Asset Managers Are Not Well-Rounded
Are you going to make the roster of a NFL team if you aren’t quick?
Will you make the NBA if you can’t play defense?
Are you destined to play in the NHL if you can’t skate backwards?
No, no and no.
To reach the upper echelon of sport you have to be well rounded. NFL offensive linemen have to be powerful and fast. A point guard that can’t play defense will never make the NBA. The days of being able to “fight” your way onto an NHL team are long gone.
So What Happened?
The leagues matured. Competition intensified.
Today athletes train smarter and advancements in technology have improved performance. There are more elaborate junior programs feeding the engine. Regardless of your sport, there is a line up ten deep for every position.
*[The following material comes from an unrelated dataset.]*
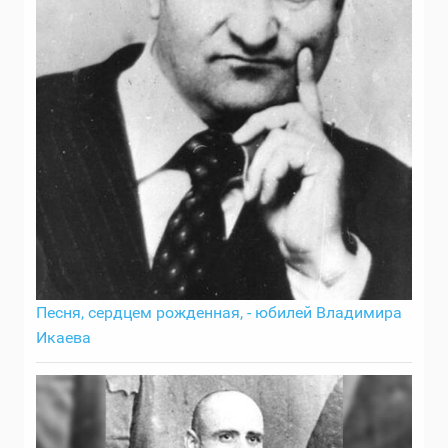
Песня, сердцем рожденная, - юбилей Владимира
Икаева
And everyone in that line up is insanely talented.
As an industry, asset management is no different. You show me a strategy… I will show you ten managers with exceptional pedigrees and strong performance. Asset managers can no longer afford to be one-dimensional. Good marketing is as important as good performance, as is operational excellence. To excel in today’s ultra competitive market you need to become a student of the game, and the first step is to understand that it is a multi-dimensional game. Posting good numbers is a big part, but only one dimension.
A point guard in the NBA doesn’t focus exclusively on shooting three pointers. He works on defense, practices free throws, and studies plays.
Asset managers need to adopt this mentality. Being able to do one thing well (perform) is no longer sufficient. The game has evolved. If you want to reach the top, you need to become an extremely well rounded player.
Again, it starts with a shift in attitude. You can’t become better at presenting, a stronger marketer, or a more capable operator without having the desire to improve those aspects of your game. If you don’t believe that success requires a well-rounded approach, talk to the thousands of would be asset managers watching the action from the stands.